Algunas de ellas denunciaron a sus agresores, tenían órdenes de alejamiento y estaban pendientes de juicio. Las medidas cautelares no fueron suficientes, no evitaron nada. Los protocolos fallaron y las víctimas estaban desprotegidas pese haber pedido ayuda. Otras no denunciaron y, simplemente, pusieron fin a la relación. Según las estadísticas, solo la mitad de las mujeres que sufren violencia de género denuncian. En 2017, de 43 víctimas, solo un 18% acudió a las autoridades. Las mujeres no denuncian por miedo a las represalias por parte del agresor, por vergüenza, por rechazo social, por procesos judiciales lentos incapaces de protegerlas, por el miedo a no ser creídas, por el deterioro psíquico que causa el maltrato, por escasez de medios económicos, que no solo dificultan el abandono del hogar, sino el acceso a la justicia, por la dificultad de acreditar violencia si no hay hematomas. Porque el juicio paralelo, el mediático y el de la calle, se vuelve contra ellas.

Otras no ven el peligro, con la vista enturbiada por esa nube tóxica que es el amor romántico y que desde niñas enseña que los celos son pasión y protección. Confían en que cambiará, en que es así, que tiene carácter. La educación, para ellas y ellos, es fundamental. Educar a los hombres para que no se conviertan en agresores, en primer lugar. Educar en igualdad y respeto. Educar para limpiar la vista, para aprender a identificar comportamientos nocivos, educar en el empoderamiento femenino. También abandonar esa concepción de que la violencia machista es violencia doméstica, de que son cosas de pareja, de que no hay que meterse. Convertirlo en un problema de Estado, en un asunto público, en un conflicto social y estructural.

El pasado septiembre, más de 60 entidades e instituciones suscribieron el Pacto Valenciano contra la Violencia machista, que equipara a estas víctimas con las del terrorismo y centra sus esfuerzos en la educación para la prevención. El Pacto de Estado, que debería estar dotado con mil millones de euros, aún no está presupuestado. El documento pretende ser un plan de choque contra la violencia hacia las mujeres, a trtavés de 293 medidas para erradicarla desde sus orígenes.

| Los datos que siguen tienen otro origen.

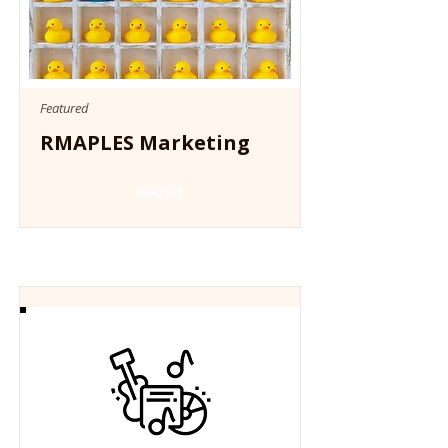
Featured
RMAPLES Marketing
Website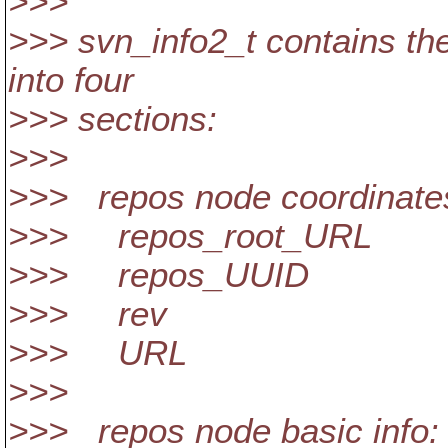
>>>
>>> svn_info2_t contains the 
into four
>>> sections:
>>>
>>> repos node coordinate
>>> repos_root_URL
>>> repos_UUID
>>> rev
>>> URL
>>>
>>> repos node basic info: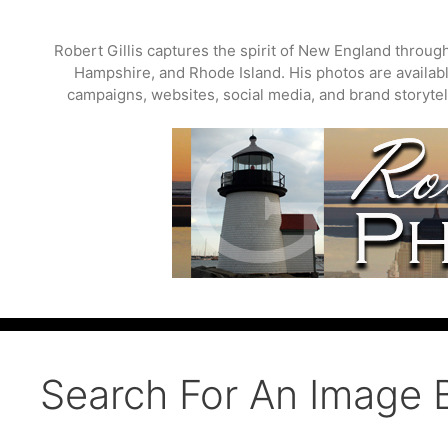
Skip
to
Robert Gillis captures the spirit of New England throu
content
Hampshire, and Rhode Island. His photos are available
campaigns, websites, social media, and brand storytell
Search For An Image 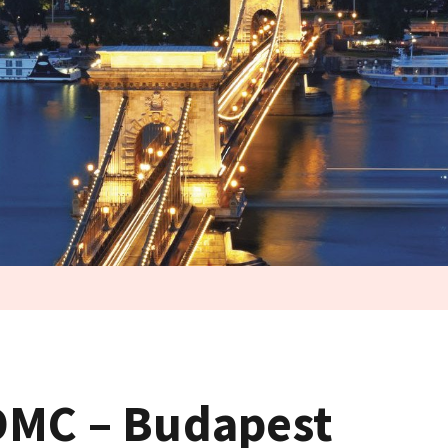
DMC – Budapest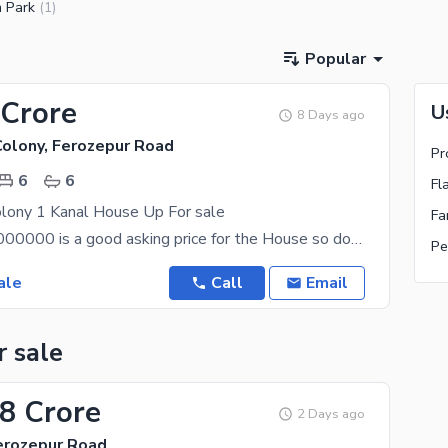
 Park
(
1
)
Popular
 Crore
U
8 Days ago
Colony, Ferozepur Road
6
6
Fl
olony 1 Kanal House Up For sale
PKR Rs. 100000000 is a good asking price for the House so don't delay your decision further. If
Pe
ale
Call
Email
r sale
08 Crore
2 Days ago
Ferozepur Road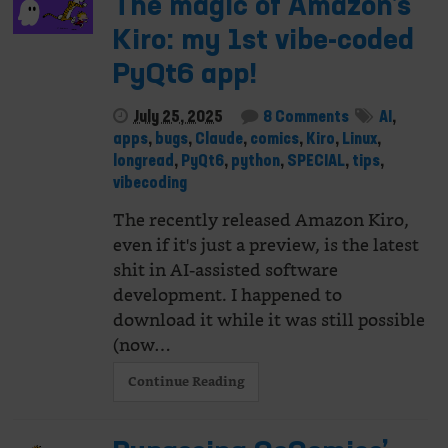
The magic of Amazon’s
Kiro: my 1st vibe-coded
PyQt6 app!
July 25, 2025
8 Comments
AI
,
apps
,
bugs
,
Claude
,
comics
,
Kiro
,
Linux
,
longread
,
PyQt6
,
python
,
SPECIAL
,
tips
,
vibecoding
The recently released Amazon Kiro,
even if it's just a preview, is the latest
shit in AI-assisted software
development. I happened to
download it while it was still possible
(now…
Continue Reading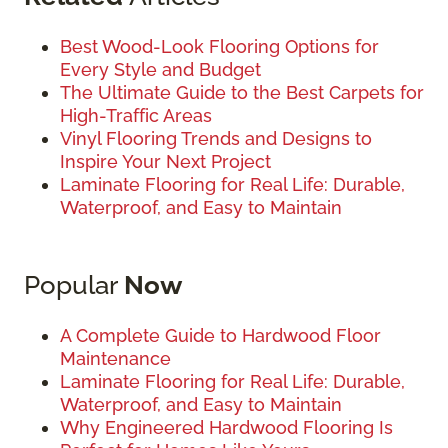
Best Wood-Look Flooring Options for
Every Style and Budget
The Ultimate Guide to the Best Carpets for
High-Traffic Areas
Vinyl Flooring Trends and Designs to
Inspire Your Next Project
Laminate Flooring for Real Life: Durable,
Waterproof, and Easy to Maintain
Popular
Now
A Complete Guide to Hardwood Floor
Maintenance
Laminate Flooring for Real Life: Durable,
Waterproof, and Easy to Maintain
Why Engineered Hardwood Flooring Is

Los pactos no actúan de chaleco antibalas, ni paran un cuchillo, ni frenan un golpe. Pero las palabras, los compromisos, sirven para manifestar una voluntad de mejora. Sirven, por ejemplo, para incorporar la perspectiva de género a la interpretación de las leyes, para no hacer campañas institucionales que responsabilicen a una víctima de su agresión, para dotar de medios a las oficinas de atención y apoyo a las víctimas, para educar en igualdad y realizar programas de prevención con los menores, para que una mujer maltratada pueda acceder a una vivienda pública con rapidez y alejarse cuanto antes de su maltratador. Para que las mujeres sepan que no están solas. Una declaración de intenciones con un mensaje muy claro: aquí no cabe el maltrato.